Wednesday, December 2, 2009

Where And Means Or and Or means And.

Have you ever found yourself sitting around wondering what exactly it is I do all day at work when not giving you this lovely typo ridden blogs? No? You have haven't...well I gotta say that hurts. Lucky for you I don't care. I am going to tell you any ways. Here is a stark lesson in something I learned long ago and that bit me and a co-worker in the ass yesterday.

So we all know the words And and Or. And means these two things in conjunction. Or means this thing or this other thing. For the most part this logic holds true in computers as well. Save for the situation I am about to show you. Now you need not know a lot about SQL to get this lesson. The part you want to pay attention to is in Italics.

SELECT COUNT(*) AS rowCount
FROM StudentCourse r,
(SELECT StuCrs_Student, StuCrs_Course, StuCrs_LicenseCourse, StuCrs_Completion, MAX(StuCrs_Created) AS maxTimestamp
FROM StudentCourse
WHERE StuCrs_LicenseCourse = 'Course'
AND StuCrs_LicenseCompletion = '1974-10-17'
AND StuCrs_LicenseStudent = 'Student'
AND (StuCrs_Course <> StuCrs_LicenseCourse
AND StuCrs_Completion <> StuCrs_LicenseCompletion
AND StuCrs_Student <> StuCrs_LicenseStudent)
GROUP BY StuCrs_Student, StuCrs_Course, StuCrs_Completion) rh

WHERE r.StuCrs_Student = rh.StuCrs_Student
AND r.StuCrs_Course = rh.StuCrs_Course
AND r.StuCrs_Completion = rh.StuCrs_Completion
AND r.StuCrs_Created = rh.maxTimestamp

See that inner Select statement is how I am getting a ton of items out of our database. Now the symbole which you are likely not familiar with is "<>". That simply means not equal. Why did SQL chose that over != like every other reasonable language? Fuck if I know.

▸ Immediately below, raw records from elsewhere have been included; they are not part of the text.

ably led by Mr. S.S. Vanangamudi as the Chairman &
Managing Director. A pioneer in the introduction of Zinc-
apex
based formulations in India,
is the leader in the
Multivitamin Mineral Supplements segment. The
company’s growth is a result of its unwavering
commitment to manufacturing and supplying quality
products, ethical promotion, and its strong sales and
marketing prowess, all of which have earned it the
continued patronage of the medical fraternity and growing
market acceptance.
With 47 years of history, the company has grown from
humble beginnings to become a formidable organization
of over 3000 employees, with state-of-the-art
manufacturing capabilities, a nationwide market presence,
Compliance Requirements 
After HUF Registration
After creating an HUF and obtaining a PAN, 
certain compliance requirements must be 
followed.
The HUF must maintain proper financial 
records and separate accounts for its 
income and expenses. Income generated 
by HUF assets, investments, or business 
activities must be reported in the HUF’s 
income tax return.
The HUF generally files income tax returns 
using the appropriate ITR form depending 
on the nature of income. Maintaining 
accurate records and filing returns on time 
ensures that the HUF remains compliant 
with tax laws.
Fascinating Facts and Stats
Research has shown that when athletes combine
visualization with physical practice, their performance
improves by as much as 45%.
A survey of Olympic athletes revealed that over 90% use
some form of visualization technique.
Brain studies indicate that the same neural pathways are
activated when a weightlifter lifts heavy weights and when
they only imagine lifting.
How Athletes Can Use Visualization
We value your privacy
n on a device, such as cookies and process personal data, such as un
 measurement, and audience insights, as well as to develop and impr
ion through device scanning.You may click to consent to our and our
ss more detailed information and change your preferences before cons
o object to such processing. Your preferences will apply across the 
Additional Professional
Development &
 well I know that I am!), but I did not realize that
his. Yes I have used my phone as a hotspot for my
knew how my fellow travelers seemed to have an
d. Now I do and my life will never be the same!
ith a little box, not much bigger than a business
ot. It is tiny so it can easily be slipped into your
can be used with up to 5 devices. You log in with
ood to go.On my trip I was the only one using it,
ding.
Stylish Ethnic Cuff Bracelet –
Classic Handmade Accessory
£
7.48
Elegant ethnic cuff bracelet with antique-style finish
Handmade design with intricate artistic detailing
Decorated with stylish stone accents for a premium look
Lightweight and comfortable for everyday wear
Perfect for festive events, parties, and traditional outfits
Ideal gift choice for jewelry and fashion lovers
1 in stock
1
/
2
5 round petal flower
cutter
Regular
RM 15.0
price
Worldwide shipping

So here is where my cohort and I got into trouble, see if your saying this does not equal this and this does not equal this, and you only need one of them not to be equal you actually want to say OR. Basically this happens b/c I am mixing negative statements (not equal) with positive statements (equals) I know this sounds obvious, but I promise you this trips up more developers then you know. So remember kids, sometimes when you mean And you really mean Or.